Las experiencias Elkartoki se desarrollan en tres fases que se basan en el pensamiento de diseño: JABETU (Entender), ASMATU (Imaginar) y ERALDATU (transformar). De esta forma, las niñas y niños, junto con la comunidad escolar, llevan a cabo un proceso de reflexión sobre el entorno del patio, donde entienden lo que pasa a su alrededor, las relaciones, los usos y demás. A continuación, pasan a imaginar el patio que les gustaría tener y ponen sus deseos e ideas individuales en común para hacer un diseño conjunto. Esto les lleva a la elaboración de prototipos que testean para detectar lo que funciona y lo que no de su planteamiento y, por último, se realizan los cambios definitivos de manera colaborativa y en auto-construcción.

ElkartokiLab es un proceso continuo de aprendizaje en el que, a lo largo de las distintas ediciones, se ha desarrollado en distintos centros de distinta  manera:

Año1: programa piloto de tres meses en dos escuelas. El trabajo se desarrolló a través de diversos talleres donde las alumnas y alumnos realizaron el recorrido completo de transformación del espacio –entender el patio, imaginar, prototipar y construir– y, además de técnicas y manifestaciones artísticas, utilizaron metodologías de diseño e investigación, a la vez que se ofrecieron espacios tanto de creación individual como colectiva. Pese a que en ambos centros se buscaron idénticos objetivos y se utilizaron dinámicas similares, el programa tuvo un desarrollo distinto en cada uno de ellos, aunque en ambos casos se transformaron parcialmente los espacios de recreo.

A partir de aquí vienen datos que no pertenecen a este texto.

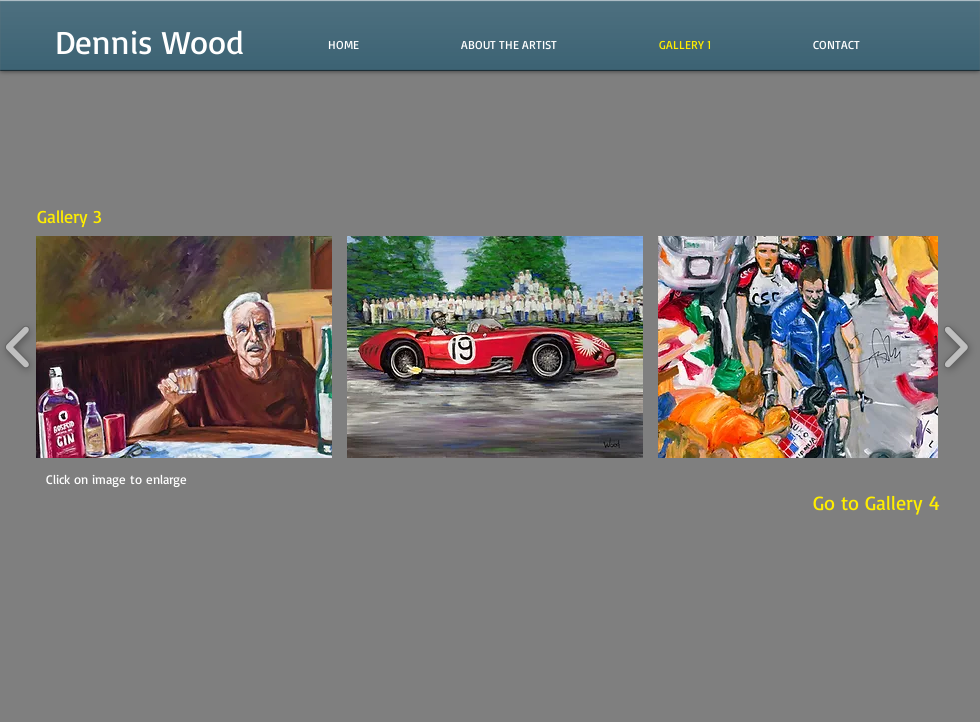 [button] (184, 347)
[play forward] (955, 347)
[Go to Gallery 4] (876, 503)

Año 2: Elkartoki se desarrolló exclusivamente en un centro educativo, planteando la posibilidad de hacer un proceso participativo de co-diseño y co-creación a gran escala que abarcara a la totalidad del alumnado. Duró 9 meses y tuvo intervalos de tiempo y espacio más amplios para la creación artística, experimentación y co-creación. Como novedad, se incluyeron en el programa talleres artísticos dinamizados por artistas invitados y sesiones dedicadas exclusivamente a la toma de decisiones respecto de la intervención en el patio, donde participaron estudiantes representantes de cada aula. Como resultado, las alumnas y alumnos (con ayuda del equipo de mediación y de los artistas) realizaron una profunda reflexión sobre el patio de recreo actual, desarrollaron nuevas propuestas de diseño, y finalmente construyeron y modificaron físicamente el espacio de manera colaborativa y en auto-construcción.

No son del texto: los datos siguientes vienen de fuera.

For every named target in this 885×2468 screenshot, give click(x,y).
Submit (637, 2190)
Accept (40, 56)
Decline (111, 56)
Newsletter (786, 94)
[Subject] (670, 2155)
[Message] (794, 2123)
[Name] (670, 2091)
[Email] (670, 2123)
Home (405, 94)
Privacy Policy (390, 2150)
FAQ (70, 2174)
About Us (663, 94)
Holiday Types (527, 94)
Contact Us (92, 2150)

Año 3: para generar una experiencia más significativa, capaz de perdurar en el centro educativo una vez finalizada la mediación, se implantó un modelo de mediación más activo y colaborativo dentro de las escuelas. Se trabajó en dos centros y el profesorado adquirió un mayor protagonismo en la mediación, convirtiéndose en la parte encargada de impartir algunos de los talleres y producir muchas de las acciones que ocurrieron dentro del proceso de transformación del patio. Para garantizar la transmisión de los valores y las metodologías desarrolladas en ElkartokiLab, se desarrolló una formación y acompañamiento con el profesorado y el equipo directivo. Estas sesiones sirvieron además para que cada centro adaptara el programa a sus tiempos, recursos y deseos; elaborando así un proceso ad hoc. Por otro lado, habiéndose valorado positivamente la incorporación de los talleres artísticos en el programa anterior, la colaboración con artistas salió del formato taller para transformarse en residencia artística en el centro escolar.

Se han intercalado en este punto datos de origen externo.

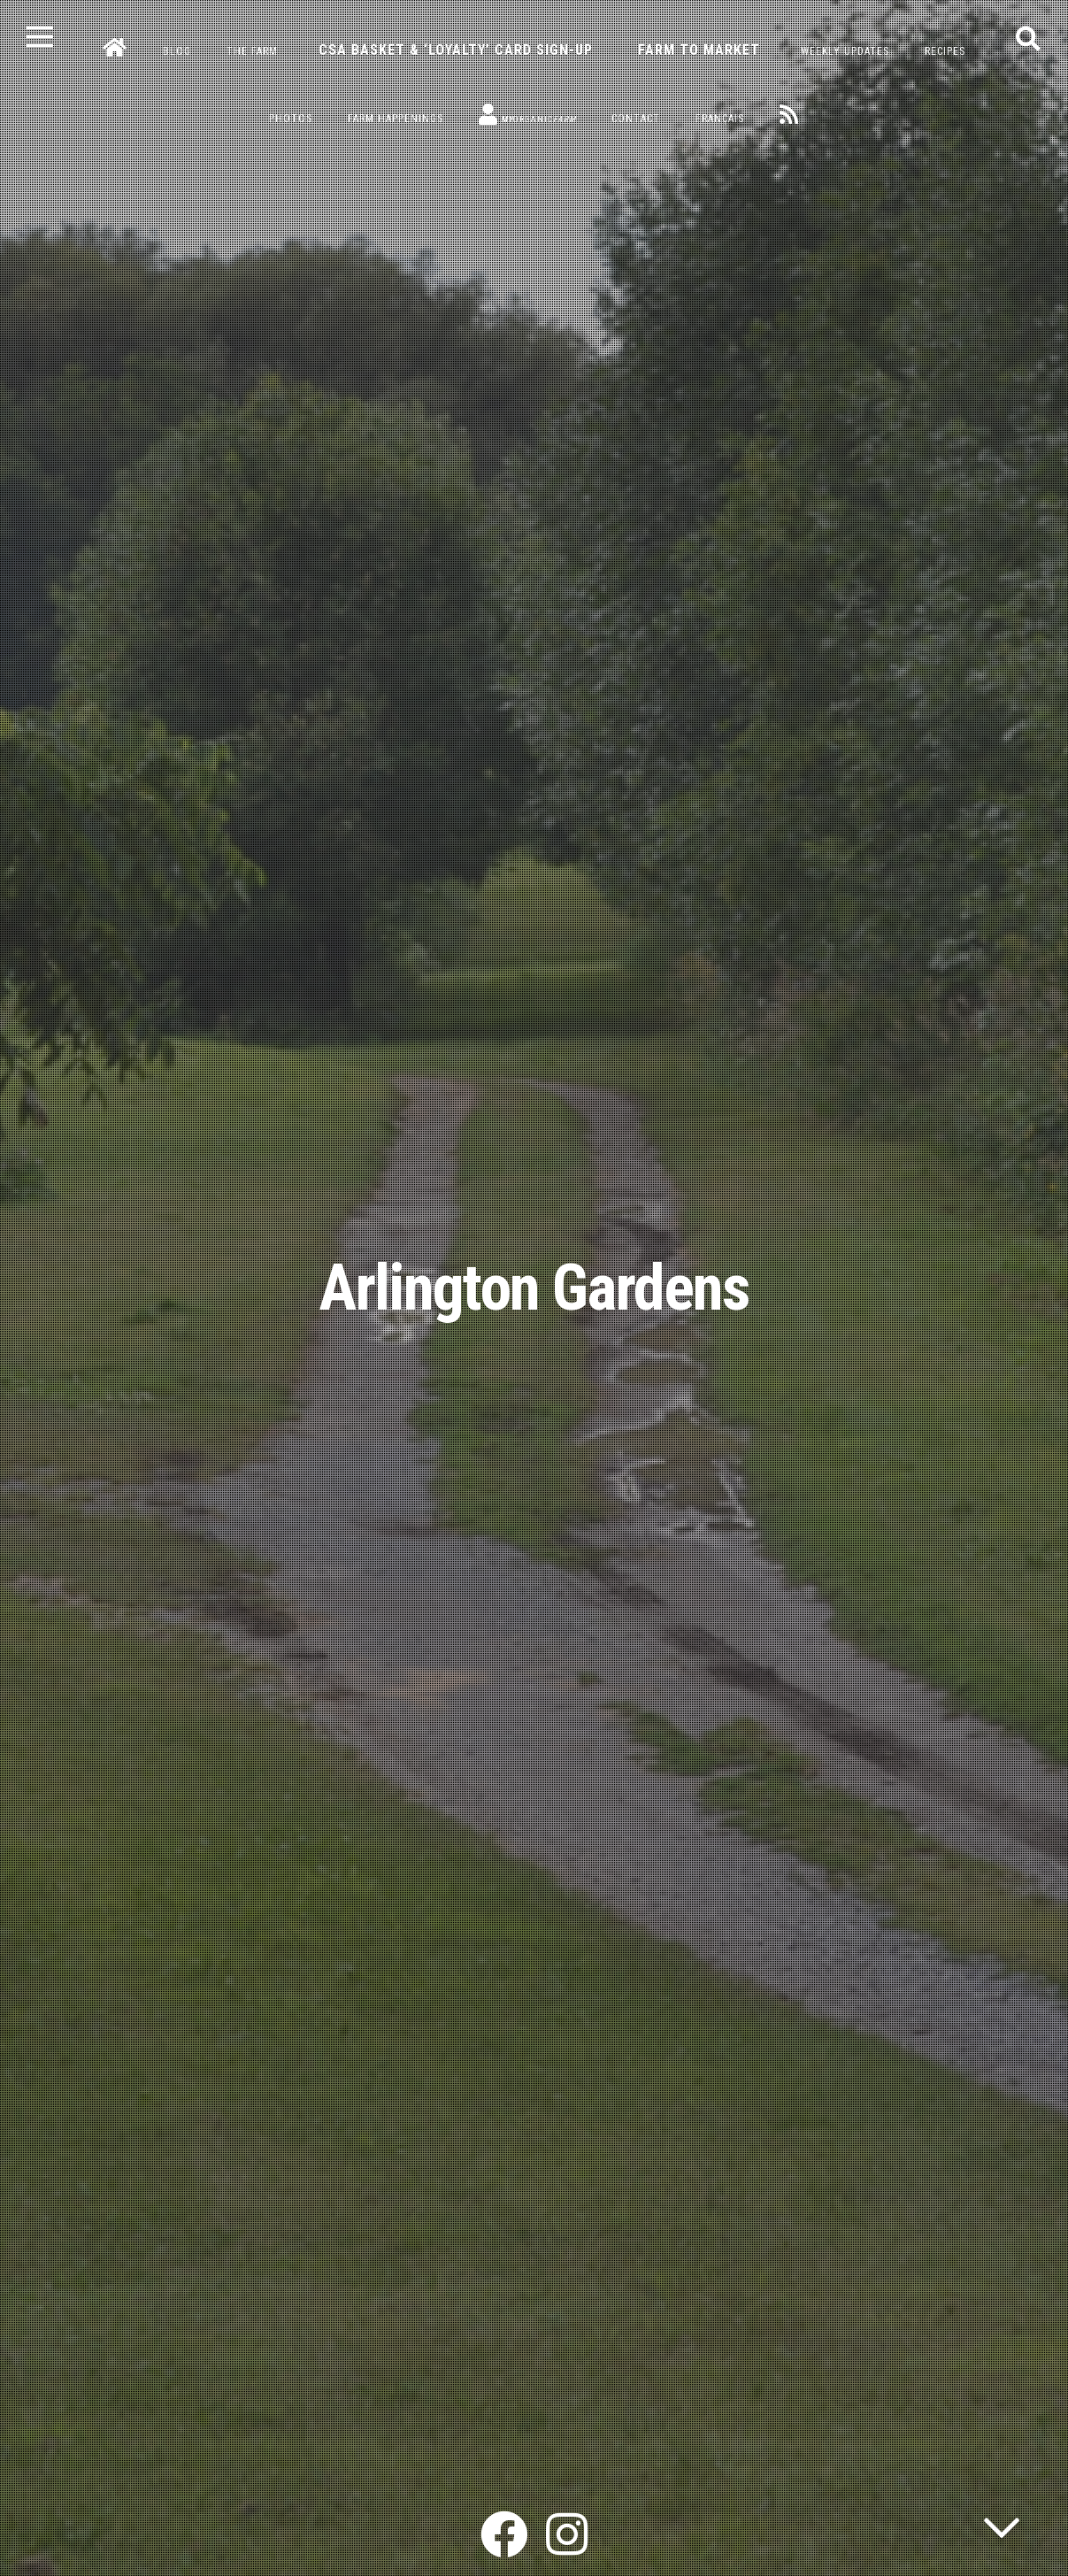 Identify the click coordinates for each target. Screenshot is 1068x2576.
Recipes (945, 51)
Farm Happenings (395, 118)
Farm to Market (699, 50)
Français (719, 118)
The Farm (252, 51)
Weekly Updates (845, 51)
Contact (635, 118)
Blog (177, 51)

Cada centro desarrolló el programa de manera diferente: en uno se optó por la creación de un grupo motor con alumnas y alumnos de 5º de primaria que trabajaron con el Foro de Convivencia del centro (espacio participativo del alumnado); en el otro, al tratarse de un centro de educación infantil, la participación del alumnado fue menor y fueron las madres y los padres quienes impulsaron el proceso. En cuanto a la transformación del espacio también se llevó de manera desigual, siendo más efímera y superficial en un caso y pasando a formar parte de un proceso de transformación integral del patio en la otra.

Año 4: se ha trabajado en fomentar la autonomía de los centros y artistas para flexibilizar el programa. En ese sentido se ha propuesto que cada combo centro-artista decida el grado de desarrollo que quieren para el proceso y trabajan de forma conjunta de cara a esos objetivos.